Since I started this sordid little fling with journalism, I keep revisiting this one ethical and artistic battle I carry on with myself.In my role as a writer, should I presume positivity, presenting the few cool and interesting things I find out there in the nothing-is-new-under-the-sun world?

Or should I restrict myself to the more popular “keep ’em honest” approach: criticizing the massive heaps of droll consumerist fecal matter and societal malevolence and black ops government conspiracies that pollute my life and must be stopped or at least spit out by me and my readers like so many pieces of unsavory fatty gristle.

Mainly, should I be a curmudgeon in hopes of exposing ne’er-do-wells and repelling other honest citizens away from their filth?

Or should I pretend like it’s all hunky dory, send my readers a ‘slice of nice’ and not seem like an asshole.

Case-in-point: I wrote a column for the Daily Beacon at the grand old University of Tennessee Knoxville in 2003.

I was attempting a face-off with something as massive and faceless as technology.

My premise was the idea that cell phones and AIM were the cause of the de-personalization of communication. I claimed that such technological ‘advancements’ created a culture of millions of ‘kind-of’ friends.

You send Facebook messages and mass texts to them but you would never spend a quiet afternoon listening to records and talking about your problems with them.

We now stylize life to keep us from having to accept its realities and hurts, and deal with them in any real way.

My stance was that, in the ’70s, my dad might have made a plan via payphone to meet his friend at the bus stop and then proceed to a party.

But he feels more obligated to keep his commitment because he can’t text his way out five minutes before when something cooler is beamed in to him on a Smart Phone.

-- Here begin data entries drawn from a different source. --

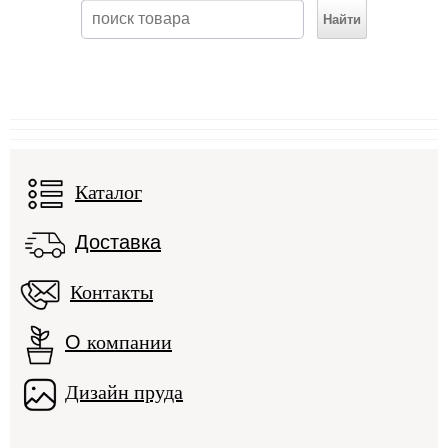
Каталог
Доставка
Контакты
О
компании
Дизайн пруда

He couldn’t break up with a girl over e-mail. He couldn’t immediately confess to all acquaintances his darkest hurt in a poetic emo turn via a Twitter post. He had to actually call a real individual, whose number he had memorized, and deal with that person in telling his truth, verbally.

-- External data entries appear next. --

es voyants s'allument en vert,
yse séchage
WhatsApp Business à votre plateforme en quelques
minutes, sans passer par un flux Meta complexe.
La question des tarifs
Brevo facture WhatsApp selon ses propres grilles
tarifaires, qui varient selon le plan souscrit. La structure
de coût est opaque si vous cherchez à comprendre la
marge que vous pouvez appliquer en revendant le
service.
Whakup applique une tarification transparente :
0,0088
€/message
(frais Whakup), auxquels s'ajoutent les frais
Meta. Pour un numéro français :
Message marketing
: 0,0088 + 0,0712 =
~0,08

My roommate, already sickly after reading my other articles condemning product-placement hip-hop, fraternities’ petulant displays of machismo, TV’s insipid turn to trash reality programming, simply remarked:

“Well, I see a common thread here, you’ve definitely found your voice. You just criticize the things everybody else likes” (inferred: so you can feel like a superior gatekeeper instead of like an outsider who doesn’t get it).

Well, that stuck with me, and I’ve tried to stick to the “if you don’t have something nice to say, don’t say anything at all” credo.

But it struck me one day while I was watching so many news programs glorifying the party to which their board members belong – is it any secret the Donkeys own CNN, the Elephants own Fox, and so on ad nauseum – this isn’t journalism.

This isn’t writing, this isn’t art. This is advertising.

Advertising tells you nice things about whatever topic is up for discussion.

Public relations is there to spread the word about even worthy causes.

Praise music is there to lift people up, People magazine is there to offer trite observations about celebrity weddings and diets.

But real journalism, music and art have always been and still are centered on challenging people, traditions, viewpoints, laws and accepted ways of thinking.

We are there to keep people honest, confront people with ideas so they can at least be informed even if they still sniff out the filth because it’s easy and pre-packaged for them.

We’re there to challenge the positive creative people to create less mediocrity and more stuff that’s positively amazing. It’s our social responsibility.

I’m not a cynic, I hope for happiness and belonging and togetherness and peace with anybody I come across.

But I am a critic and there’s an important difference: a cynic sees trashing something as a simple nihilistic release, because really there’s nothing especially good that could come out of it in such a horrible world, right?

I criticize because I believe there is better out there.

We can learn to let go of all the non-vital, all the shallow and fake, and we can find real and satisfying things out there in life, things that fulfill you.

Things that will not just float through your transom as you drift through life on autopilot.

It’s an apathetic world, but there’s still so much to believe in.